Louis Vuitton has revealed that customer data was stolen during an unauthorised breach of the fashion giant’s UK operation’s systems.
The retailer – which is part of French luxury group LVMH – is the latest firm in the sector to be targeted by cyber hackers following similar attacks at M&S, the Co-operative Group and Harrods.
Louis Vuitton said hackers had accessed information such as names, contact details and purchase history in the attack on its UK arm, which took place on July 2. Its Korean division was also subject to a similar attack, though no financial data – such as bank details – has been compromised.
“While we have no evidence that your data has been misused to date, phishing attempts, fraud attempts, or unauthorised use of your information may occur,” the retailer said in an email to its customers.
This is the third breach of LVMH’s systems in as many months, with another of its fashion labels, Christian Dior Couture, also subject to an attack in May.
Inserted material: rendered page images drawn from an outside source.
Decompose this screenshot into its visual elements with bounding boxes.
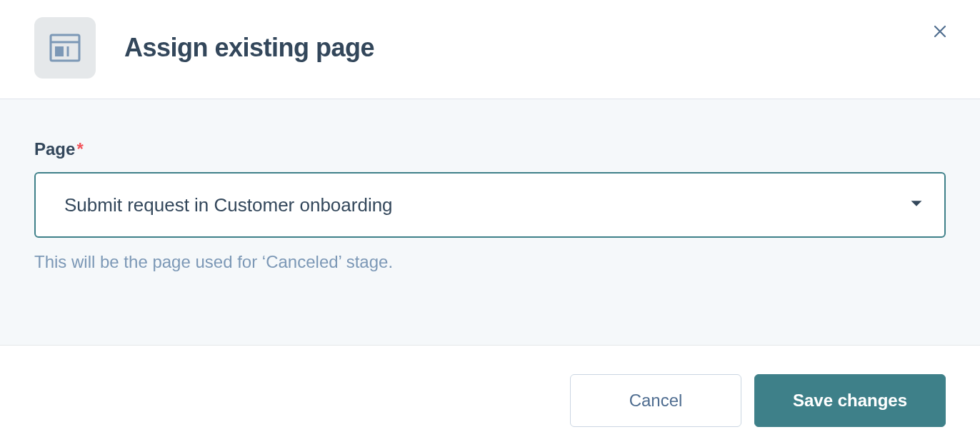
page-select-value: Submit request in Customer onboarding <box>64 194 393 216</box>
close-icon <box>931 23 949 40</box>
modal-title: Assign existing page <box>124 33 374 63</box>
required-asterisk: * <box>76 139 83 159</box>
page-label-text: Page <box>34 139 75 159</box>
page-field-group: Page* Submit request in Customer onboard… <box>34 139 946 272</box>
close-button[interactable] <box>929 20 951 43</box>
page-layout-icon <box>34 17 96 79</box>
assign-page-modal: Assign existing page Page* Submit reques… <box>0 0 980 447</box>
page-help-text: This will be the page used for ‘Canceled… <box>34 252 946 272</box>
page-field-label: Page* <box>34 139 84 159</box>
modal-footer: Cancel Save changes <box>0 346 980 447</box>
page-select-wrapper: Submit request in Customer onboarding <box>34 172 946 238</box>
save-changes-button[interactable]: Save changes <box>754 374 946 427</box>
modal-header: Assign existing page <box>0 0 980 99</box>
page-select[interactable]: Submit request in Customer onboarding <box>34 172 946 238</box>
svg-rect-2 <box>55 46 64 56</box>
modal-body: Page* Submit request in Customer onboard… <box>0 99 980 346</box>
cancel-button[interactable]: Cancel <box>570 374 741 427</box>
LVMH said it has notified relevant authorities, including the UK regulator the Information Commissioner’s Office, about the attacks.
The attack could be hugely damaging to LVMH’s reputation, according to James Hadley, founder and chief innovation officer at Immersive.
Hadley, a former analyst and security consultant at GCHQ, noted that because the luxury brand’s core clientele includes high-net-worth individuals, there is likely a heightened expectation for enhanced measures to safeguard their information
“The personal information of high-profile individuals is perceived as more valuable by cybercriminals, and with the recent string of retail breaches, attackers may have felt emboldened,” he explained.
“This is why it’s essential for organisations to continuously stress-test their defences. Developing a robust cyber resilience strategy—one that involves the entire organisation—is critical. Anything less leaves the business vulnerable.
While Louis Vuitton has stated there’s no evidence the stolen data has been misused, that offers no long-term guarantee. Cybercriminals often sit on stolen information for months before selling it on the dark web or using it in phishing attacks. Customers should be cautious of any messages claiming to be from Louis Vuitton, especially if they come through unfamiliar or unofficial channels.”
The news comes less than a week after UK investigators announced they had arrested four individuals in connection with the attacks on Marks and Spencer and other retailers in May.
Three teenage males and a 20-year-old woman were arrested in connection with the cyberattacks, which disrupted the retailer’s online systems until earlier this month.